これによって,バイナリ電文がファイルに出力されます。

(b) 実行手順2:要素の構成を変更する場合

要素値のほかに要素の構成(繰り返し回数など)を変更したい場合は,バイナリ電文をいったんXML形式で出力し,内容を編集してバイナリファイルに出力する方法があります。

図10‒17 cscgenbinaryコマンドの実行手順2

[図データ]

  1. バイナリフォーマット定義ファイル(.fdx)を用意します。

  2. 必要に応じて,バイナリ電文生成定義ファイルに要素値を定義します。

  3. cscgenbinaryコマンドを実行します。

    ここでは,コマンド引数に出力形式としてXMLファイルを指定します。これによって,バイナリフォーマット定義のツリー情報がXMLファイルで出力されます。

  4. 出力したXMLファイルを編集します。

    例えば,繰り返し要素を追加する場合,次の下線部分を修正します。

    XMLファイルの内容(修正前)

    <root>

     <complex>

      <string/>

      …

    XMLファイルの内容(修正後)

    <root>

     <complex>

      <string>abc</string>

      <string>def</string>

      …

  5. cscgenbinaryコマンドを再実行します。

    コマンド引数には出力形式としてバイナリファイルを指定します。

これによって,バイナリ電文がファイルに出力されます。

(2) DOMの生成規則

バイナリ電文とXML電文の生成処理は,次の図のようにDOMを介して実行されます。

図10‒18 バイナリ電文とXML電文の生成処理

[図データ]

DOMはバイナリフォーマット定義ファイルのツリー情報を基に生成されます。単純内容要素には子要素としてテキストノードが追加され,テキスト値が設定されます。単純内容要素のDOMの生成例を次の図に示します。

図10‒19 DOMの生成例(単純内容要素の場合)

[図データ]

DOMからバイト列への処理では,バイナリフォーマット定義ファイルの定義内容に基づいてDOMの各要素値をバイト列へ変換します。変換の概要については,マニュアル「サービスプラットフォーム 解説」の「付録B.2 データ変換処理の概要」を参照してください。

(a) 複合内容要素

複合内容要素のDOMの生成規則について説明します。

逐次構成

逐次構成の場合は,バイナリフォーマット定義ファイルのツリー構造に従って要素を生成します。

[図データ]

選択構成

選択構成の場合は,[選択種別]で選択したラジオボタンによって次のように生成規則が異なります。

[選択条件ノード]を選択した場合

選択条件ノードで設定した条件値に合致する要素が存在する場合は,その要素を生成します。
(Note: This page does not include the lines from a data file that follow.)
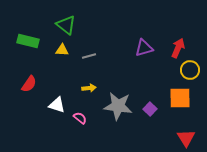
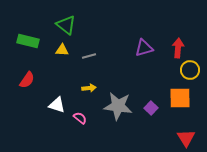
red arrow: rotated 18 degrees counterclockwise
red semicircle: moved 2 px left, 4 px up
purple square: moved 1 px right, 1 px up
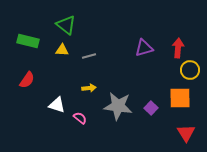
red triangle: moved 5 px up
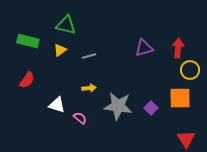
green triangle: rotated 25 degrees counterclockwise
yellow triangle: moved 2 px left; rotated 40 degrees counterclockwise
red triangle: moved 6 px down
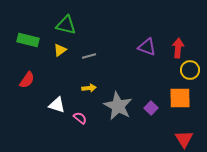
green rectangle: moved 1 px up
purple triangle: moved 3 px right, 1 px up; rotated 36 degrees clockwise
gray star: rotated 20 degrees clockwise
red triangle: moved 2 px left
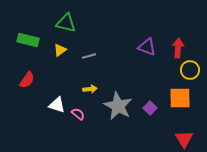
green triangle: moved 2 px up
yellow arrow: moved 1 px right, 1 px down
purple square: moved 1 px left
pink semicircle: moved 2 px left, 4 px up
例えば,次の例ではバイナリ電文生成定義ファイルでcondition_node要素(選択条件ノード)に「2」を設定しています。この場合,choice要素の構成要素であるint要素の条件値と一致するため,int要素が生成されます。

[図データ]

条件値に一致する要素がない場合は,先頭に定義されている要素を生成します。そのとき選択条件ノードのテキストノードには,先頭に定義されている要素の選択条件値を設定します。

[図データ]

選択条件値が複数指定されている場合は,生成する要素を次のように判定します。複数条件指定については,マニュアル「サービスプラットフォーム リファレンス」の「1.3.5 条件値設定ダイアログ」にある,[複数条件指定]の説明を参照してください。

  1. 先頭の構成要素に設定されている1番目の条件値から順に選択条件ノード値(バイナリ電文生成定義ファイルで設定した値)と比較します。

  2. 条件値に一致する要素がある場合は,その要素を生成します。

    [図データ]

  3. 条件値に一致する要素がない場合は,先頭に定義されている要素を生成します。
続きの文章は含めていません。